● TASK
Give every entry below again, exactly as written, and skip the images.
**** AVAILABLE DATA
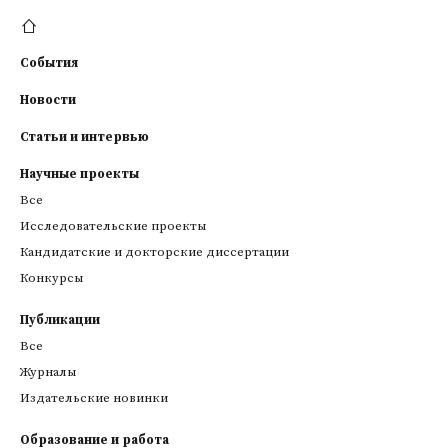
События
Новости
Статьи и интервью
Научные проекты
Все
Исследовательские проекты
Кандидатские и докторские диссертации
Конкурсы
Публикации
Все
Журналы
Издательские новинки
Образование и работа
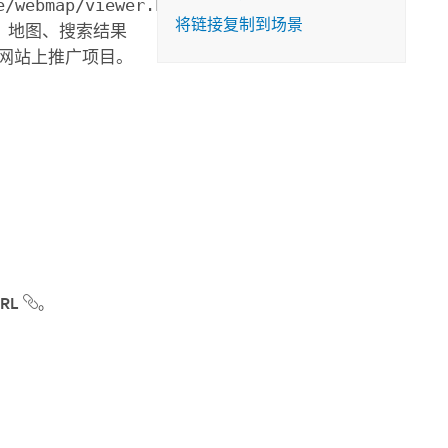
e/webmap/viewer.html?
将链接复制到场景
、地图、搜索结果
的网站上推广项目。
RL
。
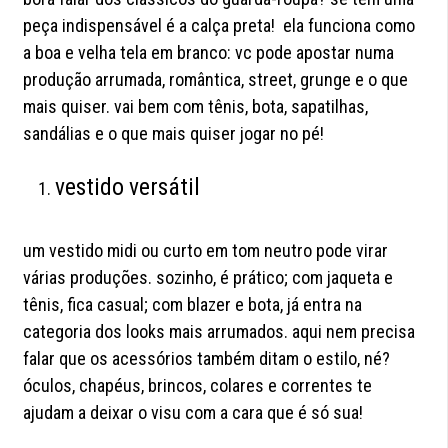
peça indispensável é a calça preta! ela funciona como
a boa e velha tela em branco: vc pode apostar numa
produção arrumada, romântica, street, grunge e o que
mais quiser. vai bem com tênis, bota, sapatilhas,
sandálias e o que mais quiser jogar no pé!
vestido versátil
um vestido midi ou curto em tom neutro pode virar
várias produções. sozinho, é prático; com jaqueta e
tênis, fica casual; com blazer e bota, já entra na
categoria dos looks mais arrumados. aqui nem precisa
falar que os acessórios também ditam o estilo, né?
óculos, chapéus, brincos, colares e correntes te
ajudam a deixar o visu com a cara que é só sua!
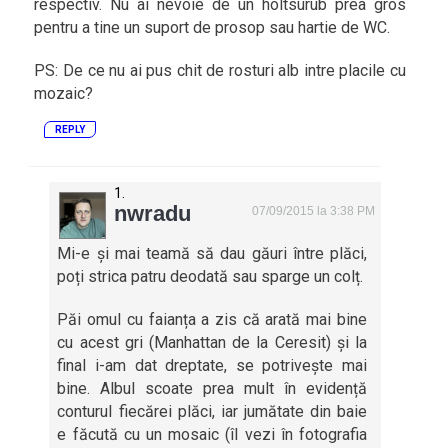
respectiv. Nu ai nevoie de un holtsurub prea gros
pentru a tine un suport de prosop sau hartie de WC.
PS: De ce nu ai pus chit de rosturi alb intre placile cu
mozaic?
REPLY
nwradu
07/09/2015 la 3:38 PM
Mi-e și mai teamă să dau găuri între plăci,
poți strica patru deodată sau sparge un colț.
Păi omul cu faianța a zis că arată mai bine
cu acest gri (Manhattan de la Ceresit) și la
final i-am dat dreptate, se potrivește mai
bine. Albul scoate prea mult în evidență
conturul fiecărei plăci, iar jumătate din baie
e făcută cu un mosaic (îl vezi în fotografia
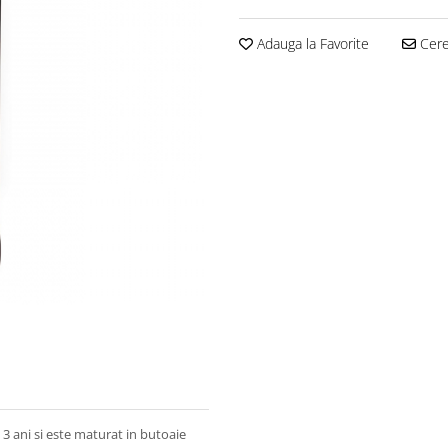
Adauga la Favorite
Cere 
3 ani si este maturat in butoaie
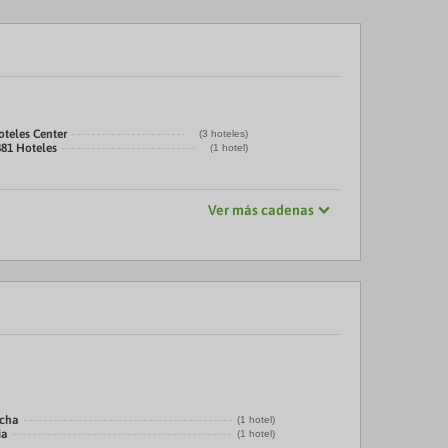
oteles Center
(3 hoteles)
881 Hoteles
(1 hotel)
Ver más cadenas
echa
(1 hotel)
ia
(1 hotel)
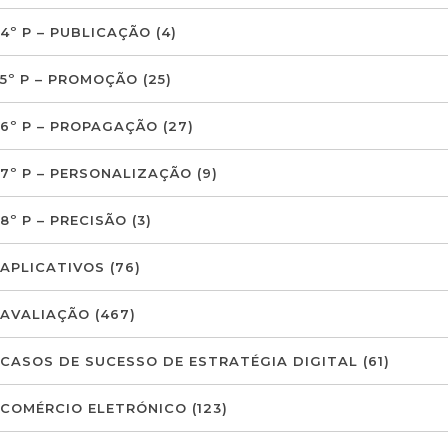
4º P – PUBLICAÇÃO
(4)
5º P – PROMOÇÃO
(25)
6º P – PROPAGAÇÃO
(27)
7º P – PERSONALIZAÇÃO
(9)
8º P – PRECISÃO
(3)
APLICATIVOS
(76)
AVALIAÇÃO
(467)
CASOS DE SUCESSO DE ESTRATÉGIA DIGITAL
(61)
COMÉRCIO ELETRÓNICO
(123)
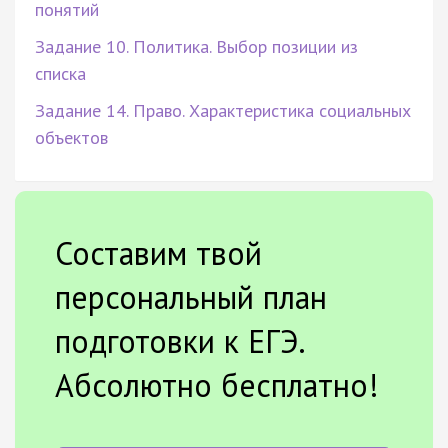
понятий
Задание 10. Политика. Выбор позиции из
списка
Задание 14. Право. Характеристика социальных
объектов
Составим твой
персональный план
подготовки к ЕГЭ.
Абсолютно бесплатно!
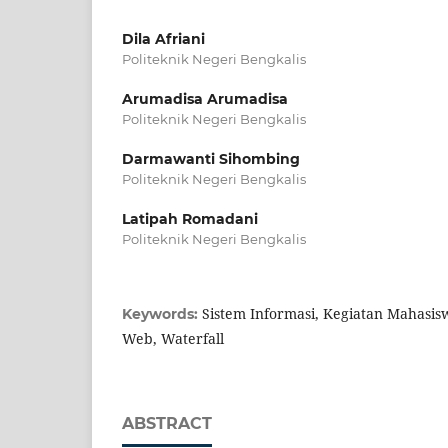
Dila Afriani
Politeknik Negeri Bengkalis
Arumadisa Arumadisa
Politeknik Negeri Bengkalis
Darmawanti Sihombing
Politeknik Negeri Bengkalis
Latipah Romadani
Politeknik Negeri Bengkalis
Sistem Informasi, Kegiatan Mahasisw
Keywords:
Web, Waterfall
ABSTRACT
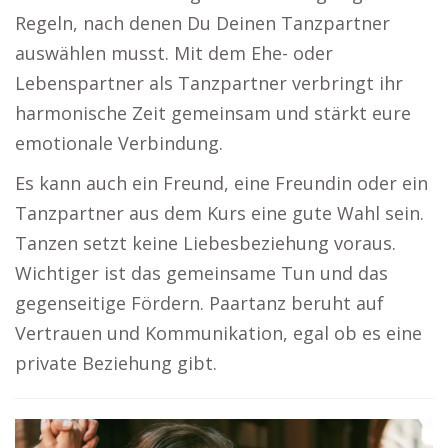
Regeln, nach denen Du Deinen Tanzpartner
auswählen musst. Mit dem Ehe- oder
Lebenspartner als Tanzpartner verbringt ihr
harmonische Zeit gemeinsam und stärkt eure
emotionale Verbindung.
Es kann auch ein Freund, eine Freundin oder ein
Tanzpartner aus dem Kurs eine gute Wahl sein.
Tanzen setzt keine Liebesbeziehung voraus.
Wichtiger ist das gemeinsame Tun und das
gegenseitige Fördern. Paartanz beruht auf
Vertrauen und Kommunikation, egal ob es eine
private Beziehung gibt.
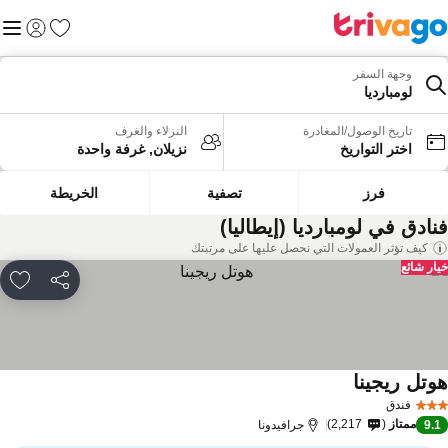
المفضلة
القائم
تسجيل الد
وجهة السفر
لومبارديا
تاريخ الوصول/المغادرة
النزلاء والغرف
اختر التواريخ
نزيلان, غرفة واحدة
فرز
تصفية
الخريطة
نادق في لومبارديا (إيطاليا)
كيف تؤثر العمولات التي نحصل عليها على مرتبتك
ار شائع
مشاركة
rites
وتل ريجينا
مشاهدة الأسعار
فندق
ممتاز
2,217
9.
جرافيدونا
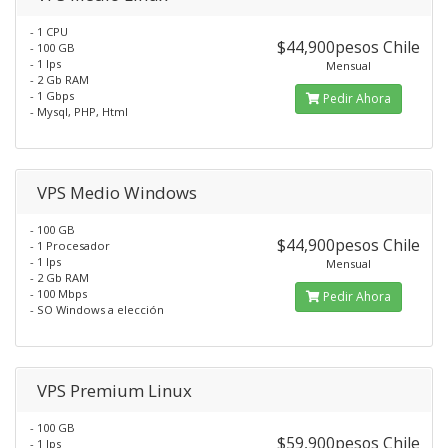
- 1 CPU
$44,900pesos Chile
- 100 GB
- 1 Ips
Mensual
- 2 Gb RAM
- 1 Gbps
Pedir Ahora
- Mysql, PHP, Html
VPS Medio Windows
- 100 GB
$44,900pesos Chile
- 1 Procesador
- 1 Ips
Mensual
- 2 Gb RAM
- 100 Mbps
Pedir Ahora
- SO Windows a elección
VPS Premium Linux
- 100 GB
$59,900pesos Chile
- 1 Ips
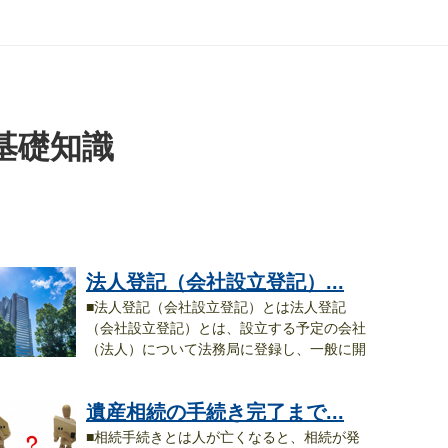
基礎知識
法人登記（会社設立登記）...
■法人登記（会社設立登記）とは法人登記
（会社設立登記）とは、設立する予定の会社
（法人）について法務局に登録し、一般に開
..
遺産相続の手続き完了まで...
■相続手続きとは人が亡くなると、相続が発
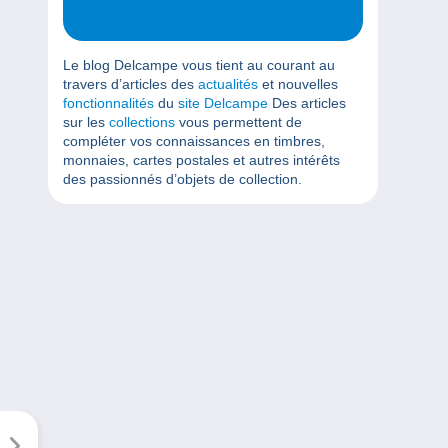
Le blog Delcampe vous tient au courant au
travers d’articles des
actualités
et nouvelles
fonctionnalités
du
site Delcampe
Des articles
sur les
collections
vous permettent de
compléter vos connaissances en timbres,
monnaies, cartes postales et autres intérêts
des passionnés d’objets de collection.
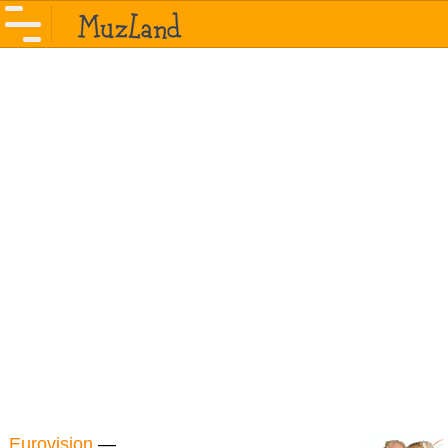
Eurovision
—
********
● SOLUTION FOR THIS EXERCISE
События
Новости
Статьи и интервью
Научные проекты
Все
Исследовательские проекты
Кандидатские и докторские диссертации
Конкурсы
Публикации
Все
Журналы
Издательские новинки
Образование и работа
e/webmap/viewer.html?
将链接复制到场景
、地图、搜索结果
的网站上推广项目。
RL
。
peça indispensável é a calça preta! ela funciona como
a boa e velha tela em branco: vc pode apostar numa
produção arrumada, romântica, street, grunge e o que
mais quiser. vai bem com tênis, bota, sapatilhas,
sandálias e o que mais quiser jogar no pé!
vestido versátil
um vestido midi ou curto em tom neutro pode virar
várias produções. sozinho, é prático; com jaqueta e
tênis, fica casual; com blazer e bota, já entra na
categoria dos looks mais arrumados. aqui nem precisa
falar que os acessórios também ditam o estilo, né?
óculos, chapéus, brincos, colares e correntes te
ajudam a deixar o visu com a cara que é só sua!
respectiv. Nu ai nevoie de un holtsurub prea gros
pentru a tine un suport de prosop sau hartie de WC.
PS: De ce nu ai pus chit de rosturi alb intre placile cu
mozaic?
REPLY
nwradu
07/09/2015 la 3:38 PM
Mi-e și mai teamă să dau găuri între plăci,
poți strica patru deodată sau sparge un colț.
Păi omul cu faianța a zis că arată mai bine
cu acest gri (Manhattan de la Ceresit) și la
final i-am dat dreptate, se potrivește mai
bine. Albul scoate prea mult în evidență
conturul fiecărei plăci, iar jumătate din baie
e făcută cu un mosaic (îl vezi în fotografia
Adauga la Favorite
Cere 
3 ani si este maturat in butoaie
oteles Center
(3 hoteles)
881 Hoteles
(1 hotel)
Ver más cadenas
echa
(1 hotel)
ia
(1 hotel)
4º P – PUBLICAÇÃO
(4)
5º P – PROMOÇÃO
(25)
6º P – PROPAGAÇÃO
(27)
7º P – PERSONALIZAÇÃO
(9)
8º P – PRECISÃO
(3)
APLICATIVOS
(76)
AVALIAÇÃO
(467)
CASOS DE SUCESSO DE ESTRATÉGIA DIGITAL
(61)
COMÉRCIO ELETRÓNICO
(123)
понятий
Задание 10. Политика. Выбор позиции из
списка
Задание 14. Право. Характеристика социальных
объектов
Составим твой
персональный план
подготовки к ЕГЭ.
Абсолютно бесплатно!
Dila Afriani
Politeknik Negeri Bengkalis
Arumadisa Arumadisa
Politeknik Negeri Bengkalis
Darmawanti Sihombing
Politeknik Negeri Bengkalis
Latipah Romadani
Politeknik Negeri Bengkalis
Sistem Informasi, Kegiatan Mahasisw
Keywords:
Web, Waterfall
ABSTRACT
Regeln, nach denen Du Deinen Tanzpartner
auswählen musst. Mit dem Ehe- oder
Lebenspartner als Tanzpartner verbringt ihr
harmonische Zeit gemeinsam und stärkt eure
emotionale Verbindung.
Es kann auch ein Freund, eine Freundin oder ein
Tanzpartner aus dem Kurs eine gute Wahl sein.
Tanzen setzt keine Liebesbeziehung voraus.
Wichtiger ist das gemeinsame Tun und das
gegenseitige Fördern. Paartanz beruht auf
Vertrauen und Kommunikation, egal ob es eine
private Beziehung gibt.
المفضلة
القائم
تسجيل الد
وجهة السفر
لومبارديا
تاريخ الوصول/المغادرة
النزلاء والغرف
اختر التواريخ
نزيلان, غرفة واحدة
فرز
تصفية
الخريطة
نادق في لومبارديا (إيطاليا)
كيف تؤثر العمولات التي نحصل عليها على مرتبتك
ار شائع
مشاركة
rites
وتل ريجينا
مشاهدة الأسعار
فندق
ممتاز
2,217
9.
جرافيدونا
- 1 CPU
$44,900pesos Chile
- 100 GB
- 1 Ips
Mensual
- 2 Gb RAM
- 1 Gbps
Pedir Ahora
- Mysql, PHP, Html
VPS Medio Windows
- 100 GB
$44,900pesos Chile
- 1 Procesador
- 1 Ips
Mensual
- 2 Gb RAM
- 100 Mbps
Pedir Ahora
- SO Windows a elección
VPS Premium Linux
- 100 GB
$59,900pesos Chile
- 1 Ips
基礎知識
法人登記（会社設立登記）...
■法人登記（会社設立登記）とは法人登記
（会社設立登記）とは、設立する予定の会社
（法人）について法務局に登録し、一般に開
..
遺産相続の手続き完了まで...
■相続手続きとは人が亡くなると、相続が発
Le blog Delcampe vous tient au courant au
travers d’articles des
actualités
et nouvelles
fonctionnalités
du
site Delcampe
Des articles
sur les
collections
vous permettent de
compléter vos connaissances en timbres,
monnaies, cartes postales et autres intérêts
des passionnés d’objets de collection.
Eurovision
—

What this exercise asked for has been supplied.